Postdoctoral Research at the Massachusetts Institute of Technology, Koch Institute for Integrative Cancer Research. Advisors: Professors Robert S. Langer and Daniel G. Anderson

Biomimetic Production of Polymer Fibers. Polymer fibers, ubiquitous in functional materials toward biomedical applications, are typically produced using protocols requiring organic solvents and high energy processes. I have recently discovered a new method for forming polysaccharide fibers from dynamic cross-linked networks without the need for electrospinning or extrusion. Like spider silks, these fibers can be formed by pultrusion and are drawn from a viscous liquid precursor. We have investigated the effects of the molecular structure, molecular weight, and degree of branching of the cross-linkers on the mechanical properties of the resulting materials. These studies allow for a deeper understanding of how organic chemistry can be used to rationally design fibrous materials with interesting properties.

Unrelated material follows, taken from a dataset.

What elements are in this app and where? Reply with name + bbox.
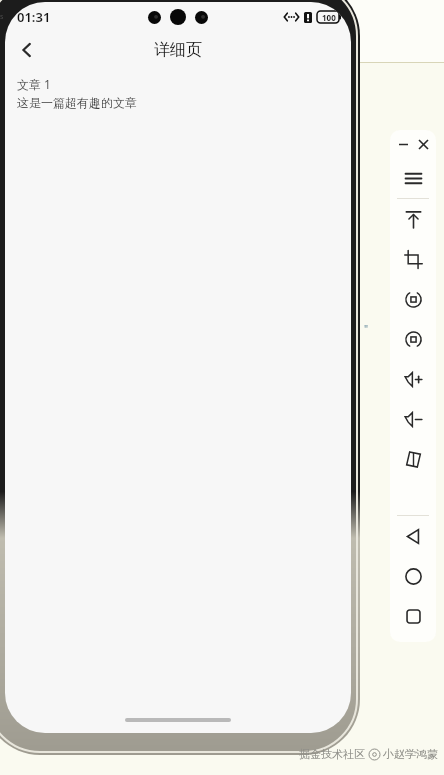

Glucose-Responsive Materials for Insulin and Glucagon Delivery. Patients with type 1 diabetes regularly experience hyper- and hypoglycemic episodes. Glucose-responsive insulin delivery has been the focus of significant research efforts, but a major challenge in translating effective systems to clinic is glucose recognition. Common approaches to glucose recognition include the use of enzymes or lectins, which can be immunogenic and unstable, and synthetic phenylboronic acids, which suffer from poor selectivity. The focus of my research towards glucose-responsive insulin is to design and synthesize a lectin mimic that is stable and glucose-selective to be conjugated to insulin-loaded materials. In order to achieve tight glycemic control, I have developed and performed release studies on related materials to release glucagon, a hormone secreted by the pancreas of healthy individuals in response to hypoglycemia.

Teaching Interests:

From a diverse laboratory background requiring a broad skill set, I am excited to teach laboratory courses in addition to lecture courses. I am interested in designing undergraduate courses in Organic Chemistry, Polymer Science, and Thermodynamics as well as advanced courses in Physical Organic Chemistry, Homogeneous Catalysis, and Soft Materials. Students I have mentored, as well as myself during my education, have found that research-focused courses are very informative and beneficial to developing their career goals. Because of this, I am excited to design hands-on laboratory and proposal-based seminar courses in the subjects of Reaction Development as well as Pharmaceutical Products and Medical Devices. These topics will extend to my research program, and multidisciplinary training in a collaborative environment will provide the foundation for students and postdocs to conduct impactful research and excel in their career aspirations.